PITTSBURGH - Jaromir Jagr has scored 658 goals in his sensational career, but the one he scored Thursday had to be one of the most satisfying.
No, it didn't come in the heat of the playoffs, and it didn't come in the closing seconds of a tie game.
Instead, it was scored against his former team and a city that has scorned him ever since he nixed a chance to rejoin the Penguins and signed with the Flyers.
Jagr snapped a 1-1 tie by scoring on a backhander to the short side in the second period, sparking the Flyers to a 4-2 win over the Penguins before a raucous, then quiet, sellout crowd at the Consol Energy Center.
"It was big for him - I guess the boos got him going," said center Sean Couturier after picking up a pair of assists in his first game since Dec. 17. "Typical Jagr goal."
"It was one of the better-looking ones," Jagr said when asked where the goal ranked. "I'm glad it wasn't off my [rear] or off my leg. . . . It's nice to score, and we win the hockey game. I was a little bit scared when they scored the second one. They got the momentum, and the fans got into the game."
In a game in which the fans booed with gusto each time Jagr touched the puck, the 39-year-old winger smiled and gave a trademark salute as he was mobbed by teammates following his 12th goal of the season.
For HBO's 24/7 crew, which is filming every second, it was a theatrical, must-see-TV moment.
For the Flyers, it steered them to a win that snapped a two-game losing streak and moved them two points ahead of the Penguins, who had their four-game winning streak halted.
"You've got to enjoy every moment," Jagr said of his salute. "I don't know how many games I'm going to play. Every game could be my last game. I'm happy for every goal I can score."
An animated woman was screaming at Jagr as he saluted. What did she say to him?
"She didn't salute me back," Jagr cracked. "Maybe next time."
Tyler Kennedy cut the Flyers' lead to 3-2 when he put a right-circle blast into the upper right corner with 6 minutes, 29 seconds left, but the Flyers killed off a too-many-men-on-the-ice penalty about two minutes later.
"That was a huge penalty kill," Jagr said.
Max Talbot, another ex-Penguin, iced it with an empty-net goal with 24.9 seconds left.
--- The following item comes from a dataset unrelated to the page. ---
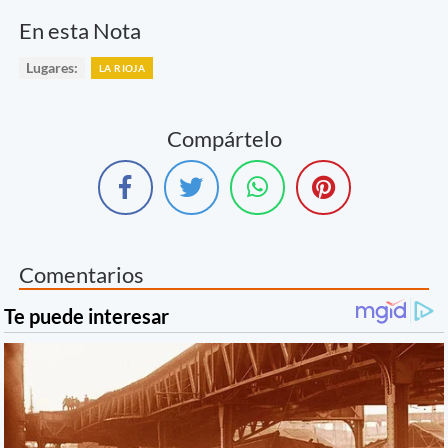
En esta Nota
Lugares:
LA RIOJA
Compártelo
Comentarios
"It's not me and Jags - tonight was the Flyers and the Penguins, and I'm just glad we got the two points," said Talbot, who said a video tribute to him the Penguins showed during the first period was "special" and showed the organization's "class."
Before the game, Jagr claimed it was "no big deal to me" to return to the city where he started his Hall of Fame career and helped the Penguins win two Stanley Cups.
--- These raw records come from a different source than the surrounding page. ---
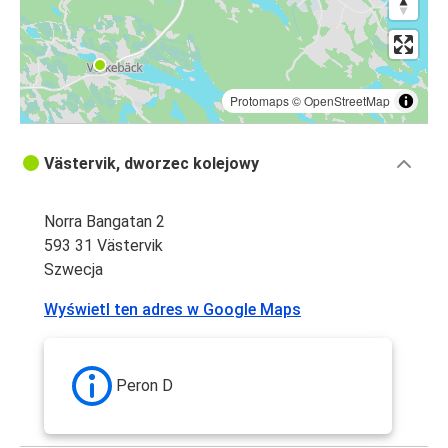
Protomaps
©
OpenStreetMap
Västervik, dworzec kolejowy
Norra Bangatan 2
593 31 Västervik
Szwecja
Wyświetl ten adres w Google Maps
Peron D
It was a big deal to Penguins fans. They felt Jagr had toyed with them when he strongly considered signing with Pittsburgh last summer. To add to their pain, he signed with their bitter cross-state rivals.
So every time No. 68 touched the puck Thursday, boos could be heard from the Consol Energy Center to the Roberto Clemente Bridge. They did give Jagr one particularly loud cheer - when Penguins defenseman Brooks Orpik knocked him on his rear midway through the second period.
One jeering fan held up a Flyers jersey that had an obscene version of Jagr's name on the back. It was shown on the scoreboard as the crowd roared its approval.
Jagr quieted them when he made a clever move in the slot, and his backhander beat Marc-Andre Fleury to the short side, giving the Flyers a 2-1 lead with 13:57 left in the second period.
"It was important, not only for him but for the whole team to get that goal," said Claude Giroux, who had two assists and boosted his league-leading points total to 46. "He got it pretty tough from the fans, but I think he kind of liked it a little bit."
A little over 10 minutes after Jagr's goal, Matt Read made it 3-1, knocking in a rebound of Couturier's shot.
The Flyers, who were aided by Kimmo Timonen's first goal of the season, were on their way to giving backup goalie Sergei Bobrovsky his fifth win in his last six decisions. The Flyers are 4-0 at the Consol Energy Center since it opened last season, with Bobrovsky getting all four wins.